Melihat realita kondisi kader putri yang komplek akan
permasalahan, terkait kuantitas dan kualitas intelektual yang sampai hari ini
masih menjadi dua hal yang urgen. Hampir di semua komisariat atau rayon bahkan
tingkatan cabang kuantitas kader putri hingga hari ini semakin mengalami
degradasi, kapasitas intelektual masih menjadi satu hal yang diragukan, kader
putri masih terjebak dalam akar permasalahan yang ada pada dirinya sendiri,
ketidakpercayaan diri serta pengakuan terhadap kemampuan intelektual yang
dimiliki sehingga mampu bersaing dengan kader putra menjadi satu bagan yang
penting. Bahkan kemunduran yang tidak disertai dengan kapasitas intelektual
menjadi tolak ukur bahwa kader putri sampai hari ini masih terjebak pada
masalah mampu atau mau. Kader putri cenderung merespon
isu-isu yang kurang komprehensif dalam pemahaman. Keaktifan dan kecerdasan
kader putri yang tidak diimbangi dengan feminitas seorang muslimah, ini menjadi
penyebab pemikiran dan gerakan kader putri bersifat kelaki-lakian atau maskulin.
Kader PMII dengan kapasitas intelektual dan strategi
gerakan yang masif dapat menjadi kader-kader pemimpin dan stake holder di
setiap lini bangsa ini.

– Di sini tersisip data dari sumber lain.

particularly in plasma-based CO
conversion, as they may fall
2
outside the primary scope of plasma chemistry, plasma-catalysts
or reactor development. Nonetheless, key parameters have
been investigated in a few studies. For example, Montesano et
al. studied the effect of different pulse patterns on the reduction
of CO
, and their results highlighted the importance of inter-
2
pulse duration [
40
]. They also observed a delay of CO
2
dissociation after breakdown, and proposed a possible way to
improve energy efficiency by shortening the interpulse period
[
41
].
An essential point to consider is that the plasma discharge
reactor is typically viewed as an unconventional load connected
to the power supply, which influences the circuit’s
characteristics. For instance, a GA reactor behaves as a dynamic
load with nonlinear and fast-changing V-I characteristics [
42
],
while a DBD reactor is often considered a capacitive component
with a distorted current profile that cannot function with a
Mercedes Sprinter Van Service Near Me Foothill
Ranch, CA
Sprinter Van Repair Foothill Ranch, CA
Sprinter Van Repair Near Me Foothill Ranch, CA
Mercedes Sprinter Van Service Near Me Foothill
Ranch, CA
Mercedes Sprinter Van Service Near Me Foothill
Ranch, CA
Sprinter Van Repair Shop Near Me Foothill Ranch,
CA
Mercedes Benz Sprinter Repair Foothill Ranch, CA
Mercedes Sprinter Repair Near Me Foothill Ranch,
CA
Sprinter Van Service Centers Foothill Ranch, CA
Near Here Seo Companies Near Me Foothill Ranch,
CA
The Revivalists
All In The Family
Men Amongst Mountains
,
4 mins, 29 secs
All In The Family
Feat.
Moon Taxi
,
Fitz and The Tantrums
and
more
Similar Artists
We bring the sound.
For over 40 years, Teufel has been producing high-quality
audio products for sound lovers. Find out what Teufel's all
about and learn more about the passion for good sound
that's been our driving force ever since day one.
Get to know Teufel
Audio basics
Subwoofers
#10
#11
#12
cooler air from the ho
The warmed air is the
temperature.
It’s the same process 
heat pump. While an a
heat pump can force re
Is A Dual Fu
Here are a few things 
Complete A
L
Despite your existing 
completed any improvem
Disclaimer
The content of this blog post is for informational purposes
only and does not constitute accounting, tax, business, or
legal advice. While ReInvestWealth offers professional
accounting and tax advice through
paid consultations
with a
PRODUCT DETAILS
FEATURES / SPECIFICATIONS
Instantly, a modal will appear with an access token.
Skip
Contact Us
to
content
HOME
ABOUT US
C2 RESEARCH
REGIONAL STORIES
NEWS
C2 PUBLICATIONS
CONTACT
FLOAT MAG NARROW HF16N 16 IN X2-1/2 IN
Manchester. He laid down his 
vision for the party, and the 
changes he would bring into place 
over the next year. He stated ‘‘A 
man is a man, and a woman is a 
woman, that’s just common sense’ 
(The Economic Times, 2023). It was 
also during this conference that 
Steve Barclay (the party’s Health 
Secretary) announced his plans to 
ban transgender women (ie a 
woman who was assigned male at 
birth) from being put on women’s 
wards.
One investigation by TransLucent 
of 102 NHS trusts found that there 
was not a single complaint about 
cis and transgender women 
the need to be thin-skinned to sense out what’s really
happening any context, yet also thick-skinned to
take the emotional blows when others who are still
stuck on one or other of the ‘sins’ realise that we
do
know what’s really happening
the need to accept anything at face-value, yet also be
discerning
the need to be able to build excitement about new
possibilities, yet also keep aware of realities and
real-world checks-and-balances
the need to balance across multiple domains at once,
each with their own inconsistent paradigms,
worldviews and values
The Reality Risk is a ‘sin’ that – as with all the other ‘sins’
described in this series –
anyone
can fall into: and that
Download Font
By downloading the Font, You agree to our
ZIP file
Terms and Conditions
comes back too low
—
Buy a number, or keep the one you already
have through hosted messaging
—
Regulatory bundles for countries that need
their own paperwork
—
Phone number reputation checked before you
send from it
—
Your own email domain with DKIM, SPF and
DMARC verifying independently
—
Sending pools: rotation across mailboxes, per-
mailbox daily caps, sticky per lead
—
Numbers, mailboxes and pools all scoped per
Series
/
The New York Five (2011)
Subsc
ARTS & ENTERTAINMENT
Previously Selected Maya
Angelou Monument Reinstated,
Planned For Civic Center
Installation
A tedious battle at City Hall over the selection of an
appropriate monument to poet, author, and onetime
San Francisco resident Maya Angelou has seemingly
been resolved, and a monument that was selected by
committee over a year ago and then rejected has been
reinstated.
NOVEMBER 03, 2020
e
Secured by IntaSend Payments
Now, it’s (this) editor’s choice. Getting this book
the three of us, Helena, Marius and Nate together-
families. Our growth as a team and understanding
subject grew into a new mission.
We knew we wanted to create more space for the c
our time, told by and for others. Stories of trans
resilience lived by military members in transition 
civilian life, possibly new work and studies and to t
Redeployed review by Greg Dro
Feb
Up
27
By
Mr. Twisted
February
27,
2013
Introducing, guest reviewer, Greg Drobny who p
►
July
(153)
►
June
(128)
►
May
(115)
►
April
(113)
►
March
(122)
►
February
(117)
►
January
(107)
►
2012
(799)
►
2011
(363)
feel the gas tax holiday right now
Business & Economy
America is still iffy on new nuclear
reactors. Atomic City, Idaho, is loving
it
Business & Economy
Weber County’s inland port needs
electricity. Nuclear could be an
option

Kritis terhadap isu-isu gender dan ketimpangan sosial
merupakan karakter yang dimiliki kader putri PMII, pengawalan kebijakan
pemerintah yang sensitif gender, pengentaskan kemiskinan perempuan dan memajukan pendidikan perempuan merupakan
contoh bentuk gerakan yang harus dilakukan kader yang sudah menempati posisi
tepat.
B.
Problem
Solving Pengkaderan Putri
Dalam suatu organisasi pasti akan menemui berbagai
masalah dalam mengahadapi konsistensi dan komitmen berorganisasi anggotanya.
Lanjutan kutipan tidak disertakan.